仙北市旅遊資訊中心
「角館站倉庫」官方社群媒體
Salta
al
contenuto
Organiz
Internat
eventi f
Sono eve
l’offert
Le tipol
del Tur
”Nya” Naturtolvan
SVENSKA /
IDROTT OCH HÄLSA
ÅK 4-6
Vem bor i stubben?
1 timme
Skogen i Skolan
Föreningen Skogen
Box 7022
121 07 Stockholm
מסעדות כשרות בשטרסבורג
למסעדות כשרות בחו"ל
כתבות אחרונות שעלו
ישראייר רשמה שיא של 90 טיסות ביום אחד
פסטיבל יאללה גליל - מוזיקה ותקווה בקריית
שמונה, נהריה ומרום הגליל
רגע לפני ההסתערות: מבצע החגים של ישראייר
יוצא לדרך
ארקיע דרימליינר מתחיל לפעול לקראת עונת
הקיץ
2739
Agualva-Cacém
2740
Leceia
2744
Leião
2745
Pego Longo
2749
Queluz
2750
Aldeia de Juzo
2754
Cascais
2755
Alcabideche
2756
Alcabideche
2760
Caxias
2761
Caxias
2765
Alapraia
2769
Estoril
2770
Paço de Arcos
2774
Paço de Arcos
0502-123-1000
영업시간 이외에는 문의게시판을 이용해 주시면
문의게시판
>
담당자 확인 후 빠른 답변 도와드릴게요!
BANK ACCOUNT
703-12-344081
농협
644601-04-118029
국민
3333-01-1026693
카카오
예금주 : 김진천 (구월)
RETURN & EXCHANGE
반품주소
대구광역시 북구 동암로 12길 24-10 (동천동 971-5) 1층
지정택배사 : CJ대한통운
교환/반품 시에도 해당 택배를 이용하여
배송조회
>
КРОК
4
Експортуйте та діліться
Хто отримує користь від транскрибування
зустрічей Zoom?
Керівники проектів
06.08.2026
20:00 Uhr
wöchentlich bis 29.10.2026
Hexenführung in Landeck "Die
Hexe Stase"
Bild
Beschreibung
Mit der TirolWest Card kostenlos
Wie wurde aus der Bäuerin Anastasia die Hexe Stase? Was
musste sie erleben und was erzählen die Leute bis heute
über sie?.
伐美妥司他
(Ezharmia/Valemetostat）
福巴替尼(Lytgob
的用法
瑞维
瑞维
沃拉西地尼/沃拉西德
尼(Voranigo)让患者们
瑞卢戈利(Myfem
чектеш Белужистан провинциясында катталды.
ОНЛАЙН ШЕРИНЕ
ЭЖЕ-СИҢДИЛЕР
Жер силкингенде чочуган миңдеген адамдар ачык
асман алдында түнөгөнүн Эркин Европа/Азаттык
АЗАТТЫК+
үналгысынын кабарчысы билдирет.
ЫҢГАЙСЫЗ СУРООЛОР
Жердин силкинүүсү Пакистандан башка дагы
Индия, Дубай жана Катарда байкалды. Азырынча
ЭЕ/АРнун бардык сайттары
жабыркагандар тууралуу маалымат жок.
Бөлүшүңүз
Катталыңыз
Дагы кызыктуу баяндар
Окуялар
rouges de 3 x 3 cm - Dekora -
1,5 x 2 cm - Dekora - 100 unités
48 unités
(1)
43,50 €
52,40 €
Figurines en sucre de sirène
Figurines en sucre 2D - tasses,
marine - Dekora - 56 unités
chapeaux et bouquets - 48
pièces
========================================
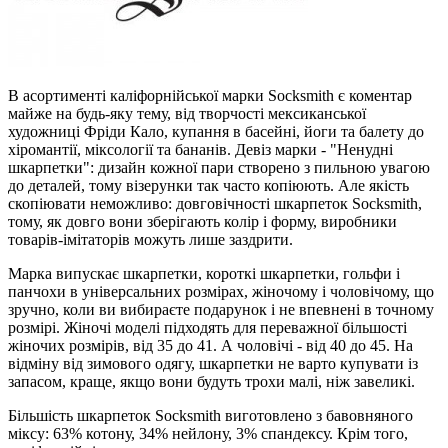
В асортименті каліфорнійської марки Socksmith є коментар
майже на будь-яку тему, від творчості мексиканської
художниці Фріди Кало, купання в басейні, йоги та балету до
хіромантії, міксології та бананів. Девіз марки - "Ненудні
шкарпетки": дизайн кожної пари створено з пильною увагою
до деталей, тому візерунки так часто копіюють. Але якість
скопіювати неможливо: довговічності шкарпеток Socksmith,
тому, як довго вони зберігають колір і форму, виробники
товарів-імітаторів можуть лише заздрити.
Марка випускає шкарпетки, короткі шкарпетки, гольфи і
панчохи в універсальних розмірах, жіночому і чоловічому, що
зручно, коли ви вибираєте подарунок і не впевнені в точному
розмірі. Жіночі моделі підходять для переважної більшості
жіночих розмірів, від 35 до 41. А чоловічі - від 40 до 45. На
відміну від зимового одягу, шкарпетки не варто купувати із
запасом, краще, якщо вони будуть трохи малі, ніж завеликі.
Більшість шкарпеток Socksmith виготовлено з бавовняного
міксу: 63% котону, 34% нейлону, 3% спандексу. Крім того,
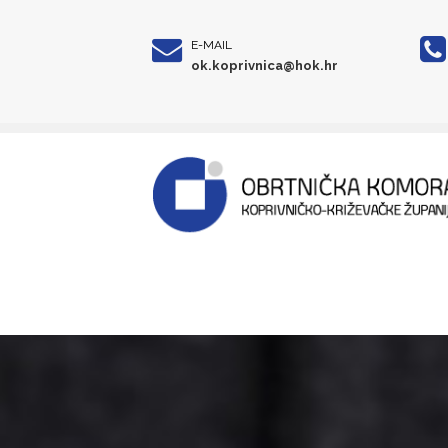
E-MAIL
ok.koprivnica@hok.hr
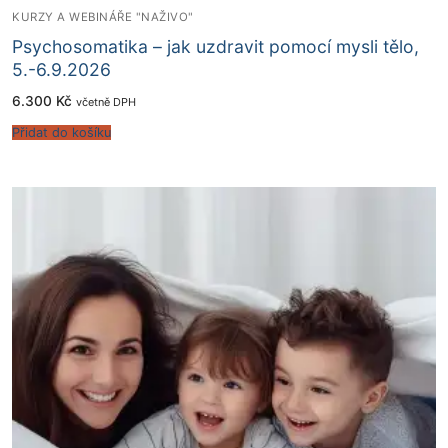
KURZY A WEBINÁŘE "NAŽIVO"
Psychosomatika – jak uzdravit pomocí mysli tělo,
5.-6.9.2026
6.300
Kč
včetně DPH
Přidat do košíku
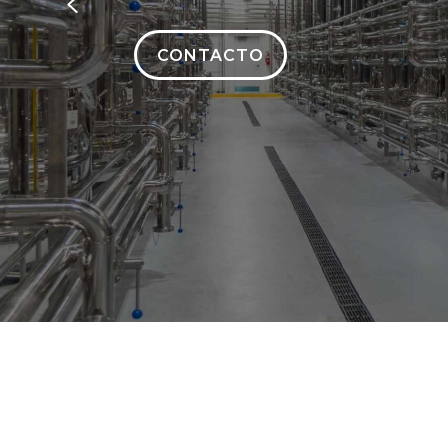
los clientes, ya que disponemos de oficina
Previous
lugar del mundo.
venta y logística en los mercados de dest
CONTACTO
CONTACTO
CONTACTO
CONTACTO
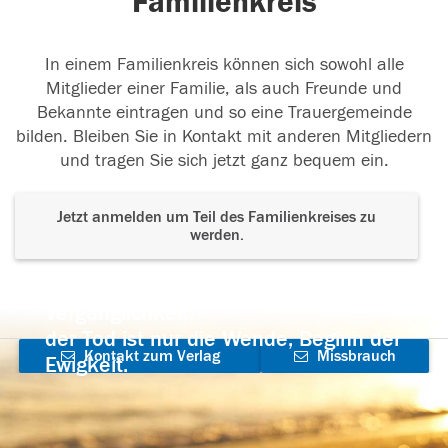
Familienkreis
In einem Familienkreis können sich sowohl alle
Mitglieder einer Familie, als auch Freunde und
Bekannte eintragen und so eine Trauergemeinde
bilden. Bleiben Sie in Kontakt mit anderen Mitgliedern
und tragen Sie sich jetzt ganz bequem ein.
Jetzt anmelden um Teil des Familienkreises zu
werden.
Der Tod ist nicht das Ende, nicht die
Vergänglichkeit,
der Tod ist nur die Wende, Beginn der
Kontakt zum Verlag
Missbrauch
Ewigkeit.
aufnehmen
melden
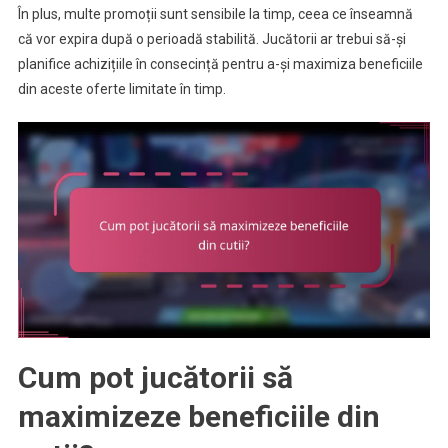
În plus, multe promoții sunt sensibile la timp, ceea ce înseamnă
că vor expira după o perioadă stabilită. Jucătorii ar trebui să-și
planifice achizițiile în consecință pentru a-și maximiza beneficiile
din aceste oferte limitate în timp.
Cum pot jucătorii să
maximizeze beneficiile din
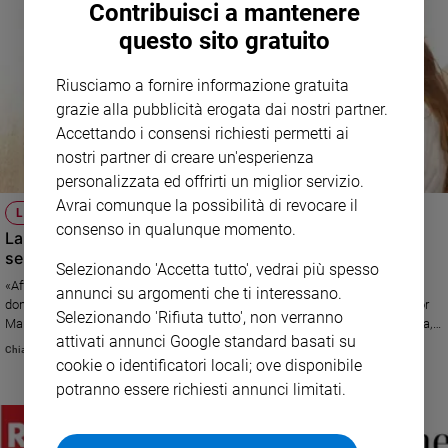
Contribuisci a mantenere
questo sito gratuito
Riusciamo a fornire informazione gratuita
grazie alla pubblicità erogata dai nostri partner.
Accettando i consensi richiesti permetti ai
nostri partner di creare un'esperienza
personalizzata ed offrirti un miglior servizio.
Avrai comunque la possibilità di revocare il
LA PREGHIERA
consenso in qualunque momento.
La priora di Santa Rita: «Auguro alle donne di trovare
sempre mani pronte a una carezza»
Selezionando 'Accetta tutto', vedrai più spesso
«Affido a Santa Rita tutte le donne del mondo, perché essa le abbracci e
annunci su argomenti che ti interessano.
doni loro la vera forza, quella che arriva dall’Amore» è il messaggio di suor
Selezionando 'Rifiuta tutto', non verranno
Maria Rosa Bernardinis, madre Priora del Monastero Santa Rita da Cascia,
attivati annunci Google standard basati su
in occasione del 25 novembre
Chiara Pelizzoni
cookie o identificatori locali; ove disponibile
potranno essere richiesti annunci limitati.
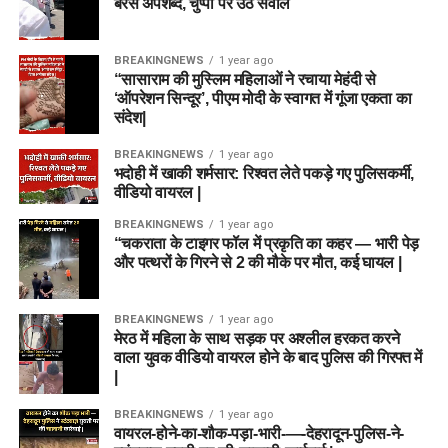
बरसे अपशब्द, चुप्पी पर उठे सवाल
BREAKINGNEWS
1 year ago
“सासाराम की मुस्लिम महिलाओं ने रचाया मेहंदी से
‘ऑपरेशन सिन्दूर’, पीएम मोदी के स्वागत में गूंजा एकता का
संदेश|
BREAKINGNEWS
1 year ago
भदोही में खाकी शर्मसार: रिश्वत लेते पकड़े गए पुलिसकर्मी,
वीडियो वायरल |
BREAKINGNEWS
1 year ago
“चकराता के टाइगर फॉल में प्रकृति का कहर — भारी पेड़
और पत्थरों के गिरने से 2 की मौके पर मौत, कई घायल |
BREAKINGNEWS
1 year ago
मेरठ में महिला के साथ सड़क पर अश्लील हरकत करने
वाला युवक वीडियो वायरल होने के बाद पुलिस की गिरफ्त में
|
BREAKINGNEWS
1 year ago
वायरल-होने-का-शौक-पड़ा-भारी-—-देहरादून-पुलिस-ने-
========================================
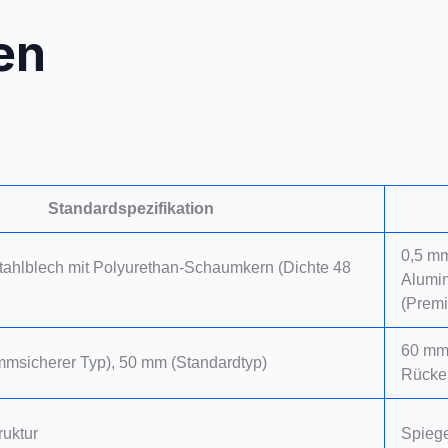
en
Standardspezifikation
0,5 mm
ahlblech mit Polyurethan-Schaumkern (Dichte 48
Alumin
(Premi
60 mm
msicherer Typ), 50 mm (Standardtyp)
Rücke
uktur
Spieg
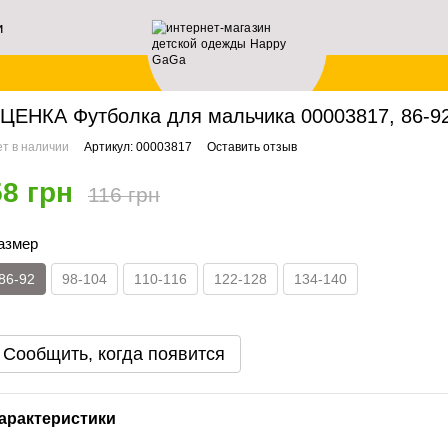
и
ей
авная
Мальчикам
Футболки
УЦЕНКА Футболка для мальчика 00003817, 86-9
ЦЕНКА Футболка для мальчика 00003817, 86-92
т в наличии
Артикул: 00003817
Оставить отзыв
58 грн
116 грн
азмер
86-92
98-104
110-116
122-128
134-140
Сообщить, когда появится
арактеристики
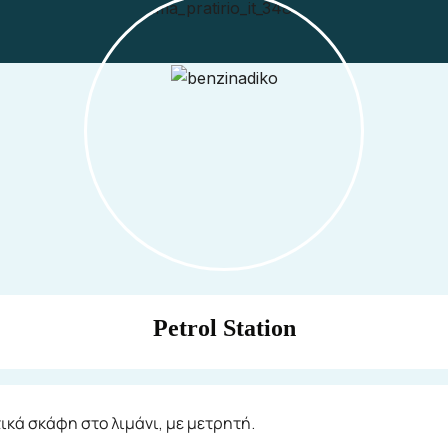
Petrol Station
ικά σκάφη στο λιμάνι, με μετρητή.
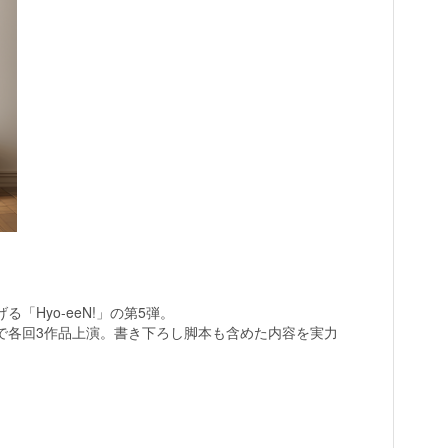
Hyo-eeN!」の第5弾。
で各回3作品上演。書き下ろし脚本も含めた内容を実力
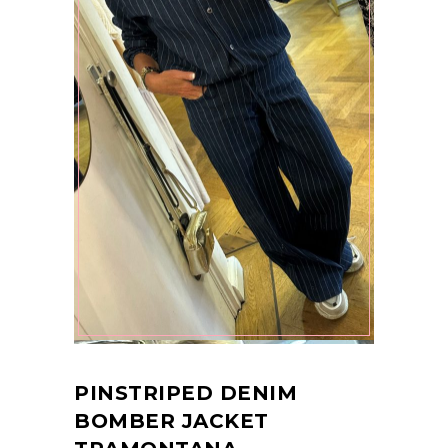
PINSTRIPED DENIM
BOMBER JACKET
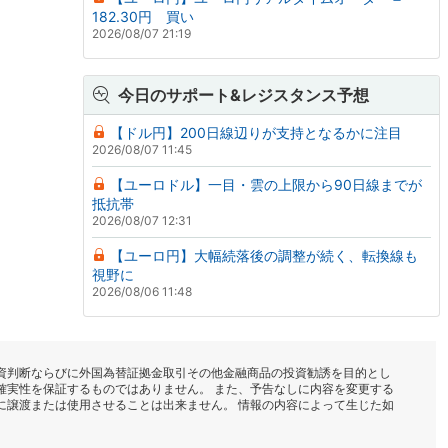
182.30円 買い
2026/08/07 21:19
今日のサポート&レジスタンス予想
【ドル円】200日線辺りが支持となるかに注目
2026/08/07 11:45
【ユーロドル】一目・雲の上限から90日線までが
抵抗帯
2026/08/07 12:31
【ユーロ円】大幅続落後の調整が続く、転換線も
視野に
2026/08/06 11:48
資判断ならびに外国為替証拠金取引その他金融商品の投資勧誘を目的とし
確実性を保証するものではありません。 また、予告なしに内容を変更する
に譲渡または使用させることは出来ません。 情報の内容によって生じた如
========================================
Your assignment –
The line above containing "वाला युवक वीडियो", the line containing "वायरल-होने-का-शौक-पड", and every line between them are to be transcribed exactly; no other line is wanted.

Reply –
वाला युवक वीडियो वायरल होने के बाद पुलिस की गिरफ्त में
|
BREAKINGNEWS
1 year ago
वायरल-होने-का-शौक-पड़ा-भारी-—-देहरादून-पुलिस-ने-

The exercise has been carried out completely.